Espagne: confinement prolongé au moins jusqu'au 25 avril

Espagne: confinement prolongé au moins jusqu'au 25 avril
Pedro Sanchez lors de la visite d'une usine fabriquant des respirateurs à Mostoles, près de Madrid, le 3 avril 2020

, publié le samedi 04 avril 2020 à 18h00

Le confinement de la population va être prolongé en Espagne jusqu'au 25 avril pour freiner la propagation du coronavirus, a annoncé samedi le chef du gouvernement Pedro Sanchez, qui n'a pas exclu d'autres prolongations.

L'"hibernation" économique décrétée dimanche dernier et consistant à mettre à l'arrêt durant deux semaines toutes les activités non essentielles ne sera en revanche pas prolongée au-delà du week-end de Pâques, a ajouté le socialiste.

"Le conseil des ministres de mardi prochain sollicitera de nouveau l'autorisation de la Chambre des députés pour prolonger, pour la deuxième fois, l'état d'alerte", qui a permis d'imposer un confinement des plus stricts, "jusqu'au samedi 25 avril à minuit", a déclaré M. Sanchez dans une allocution télévisée. 

Décrété le 14 mars, l'état d'alerte devait prendre fin le 11 avril à minuit après avoir déjà été prolongé de deux semaines.

Ces deux semaines supplémentaires de confinement sont "le temps dont a besoin notre système de santé pour se redresser", a souligné M. Sanchez.

L'Espagne est le deuxième pays le plus endeuillé au monde après l'Italie, avec 11.744 décès dus au Covid-19 selon le dernier bilan publié samedi, et près de 125.000 cas confirmés.
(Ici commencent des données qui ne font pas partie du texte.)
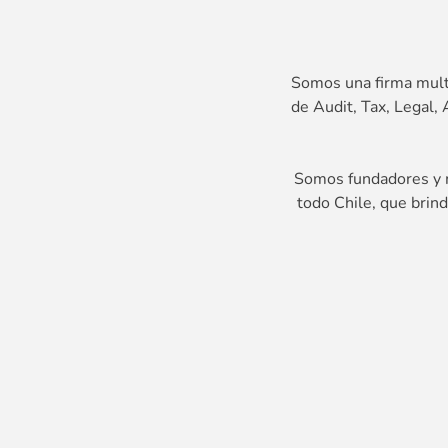
Somos una firma multi
de Audit, Tax, Legal
Somos fundadores y m
todo Chile, que brin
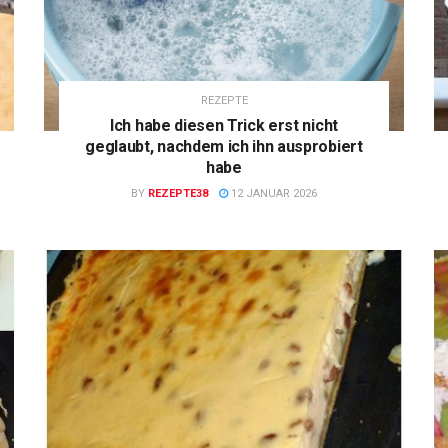
REZEPTE
Ich habe diesen Trick erst nicht
geglaubt, nachdem ich ihn ausprobiert
habe
BY
REZEPTE38
12 JANUAR 2026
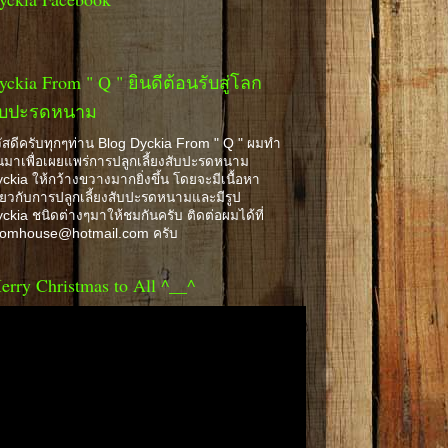
yckia From " Q " ยินดีต้อนรับสู่โลก
ับปะรดหนาม
ัสดีครับทุกๆท่าน Blog Dyckia From " Q " ผมทำ
้นมาเพื่อเผยแพร่การปลูกเลี้ยงสับปะรดหนาม
ckia ให้กว้างขวางมากยิ่งขึ้น โดยจะมีเนื้อหา
ี่ยวกับการปลูกเลี้ยงสับปะรดหนามและมีรูป
ckia ชนิดต่างๆมาให้ชมกันครับ ติดต่อผมได้ที่
romhouse@hotmail.com ครับ
erry Christmas to All ^__^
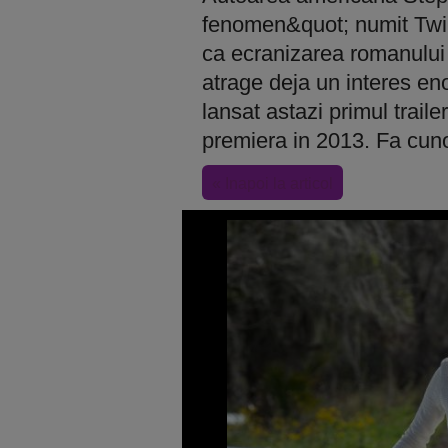
fenomen&quot; numit Twili
ca ecranizarea romanului
atrage deja un interes enor
lansat astazi primul trailer
premiera in 2013. Fa cuno
« Inapoi la articol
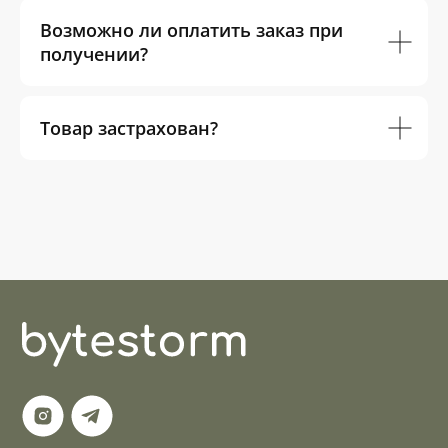
Возможно ли оплатить заказ при
получении?
Товар застрахован?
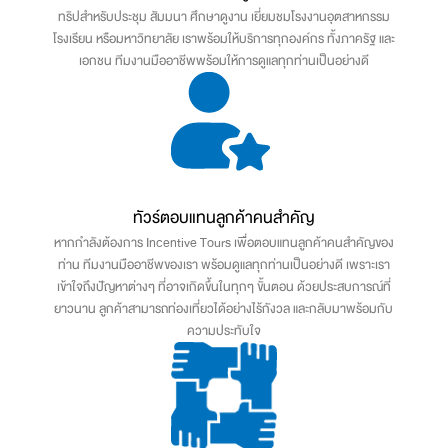
ทริปสำหรับประชุม สัมมนา ศึกษาดูงาน เยี่ยมชมโรงงานอุตสาหกรรม
โรงเรียน หรือมหาวิทยาลัย เราพร้อมให้บริการทุกองค์กร ทั้งภาครัฐ และ
เอกชน ทีมงานมืออาชีพพร้อมให้การดูแลทุกท่านเป็นอย่างดี
ทัวร์ตอบแทนลูกค้าคนสำคัญ
หากกำลังต้องการ Incentive Tours เพื่อตอบแทนลูกค้าคนสำคัญของ
ท่าน ทีมงานมืออาชีพของเรา พร้อมดูแลทุกท่านเป็นอย่างดี เพราะเรา
เข้าใจถึงปัญหาต่างๆ ที่อาจเกิดขึ้นในทุกๆ ขั้นตอน ด้วยประสบการณ์ที่
ยาวนาน ลูกค้าสามารถท่องเที่ยวได้อย่างไร้กังวล และกลับมาพร้อมกับ
ความประทับใจ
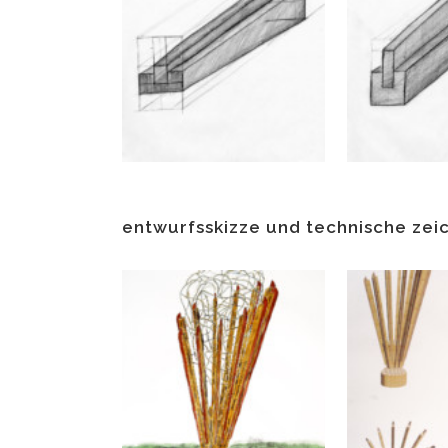
entwurfsskizze und technische zei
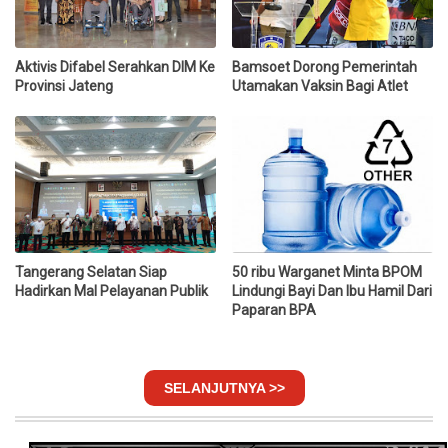
Aktivis Difabel Serahkan DIM Ke
Bamsoet Dorong Pemerintah
Provinsi Jateng
Utamakan Vaksin Bagi Atlet
Tangerang Selatan Siap
50 ribu Warganet Minta BPOM
Hadirkan Mal Pelayanan Publik
Lindungi Bayi Dan Ibu Hamil Dari
Paparan BPA
SELANJUTNYA >>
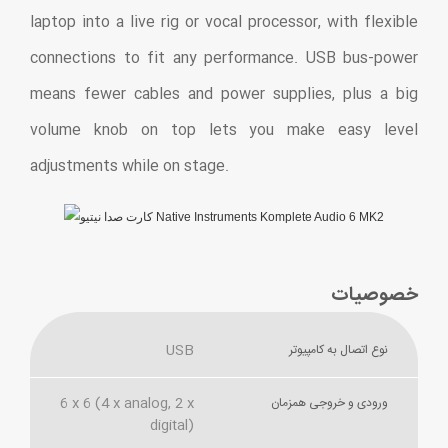
laptop into a live rig or vocal processor, with flexible
connections to fit any performance. USB bus-power
means fewer cables and power supplies, plus a big
volume knob on top lets you make easy level
adjustments while on stage.
خصوصیات
USB
نوع اتصال به کامپیوتر
6 x 6 (4 x analog, 2 x
ورودی و خروجی همزمان
digital)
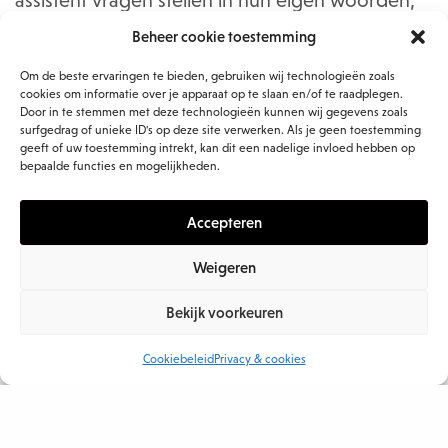
assistent vragen stellen in hun eigen woorden,
zelfs in hun eigen taal, en direct relevante
Beheer cookie toestemming
antwoorden krijgen.
Om de beste ervaringen te bieden, gebruiken wij technologieën zoals
cookies om informatie over je apparaat op te slaan en/of te raadplegen.
Door in te stemmen met deze technologieën kunnen wij gegevens zoals
surfgedrag of unieke ID's op deze site verwerken. Als je geen toestemming
geeft of uw toestemming intrekt, kan dit een nadelige invloed hebben op
bepaalde functies en mogelijkheden.
Accepteren
Weigeren
Bekijk voorkeuren
Cookiebeleid
Privacy & cookies
Offboarding: de waarde van een warm vertrek
Waar veel organisaties hun aandacht vooral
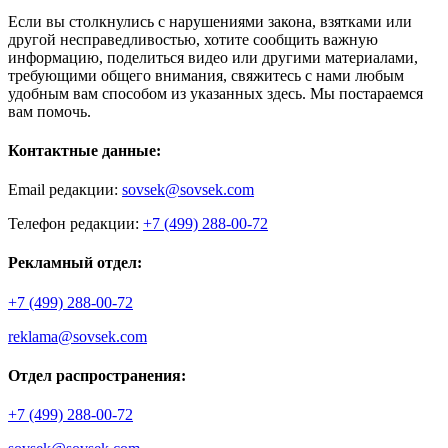
Если вы столкнулись с нарушениями закона, взятками или
другой несправедливостью, хотите сообщить важную
информацию, поделиться видео или другими материалами,
требующими общего внимания, свяжитесь с нами любым
удобным вам способом из указанных здесь. Мы постараемся
вам помочь.
Контактные данные:
Email редакции:
sovsek@sovsek.com
Телефон редакции:
+7 (499) 288-00-72
Рекламный отдел:
+7 (499) 288-00-72
reklama@sovsek.com
Отдел распространения:
+7 (499) 288-00-72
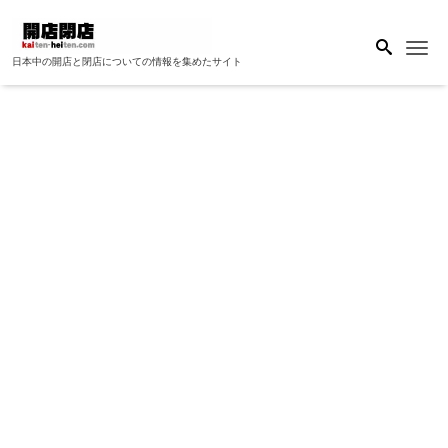
Me
日本中の開店と閉店についての情報を集めたサイト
La hausse du nombre de cas a toutefois ralenti progressivement depuis le milieu de la semaine dernière et le nombre de morts vient de baisser deux jours de suite à 809 après le record de 950 décès annoncé jeudi.

- "Lueur d'espoir" -

"Nous savons aujourd'hui que ces trois semaines d'isolement collectif" depuis la mi-mars "sont en train de porter leurs fruits", a affirmé M. Sanchez. Ce confinement a permis de "stopper la propagation du virus, contenir l'avalanche sur les hôpitaux, soigner des malades et sauver des vies", a-t-il dit.

Toutefois, "nous relâcher maintenant aurait un résultat encore pire", a mis en garde le dirigeant, soulignant le risque d'une "seconde vague" de contagions.

"Oui, nous voyons une lueur d'espoir", mais "nous entrons dans une nouvelle phase qui n'est pas du tout facile, la phase de transition", a souligné la docteure Maria José Sierra, du centre d'alertes sanitaires.

M. Sanchez n'a pas exclu de nouvelles prolongations de l'état d'alerte, tout en laissant entrevoir la possibilité d'assouplissement des strictes règles de confinement si la situation s'améliore.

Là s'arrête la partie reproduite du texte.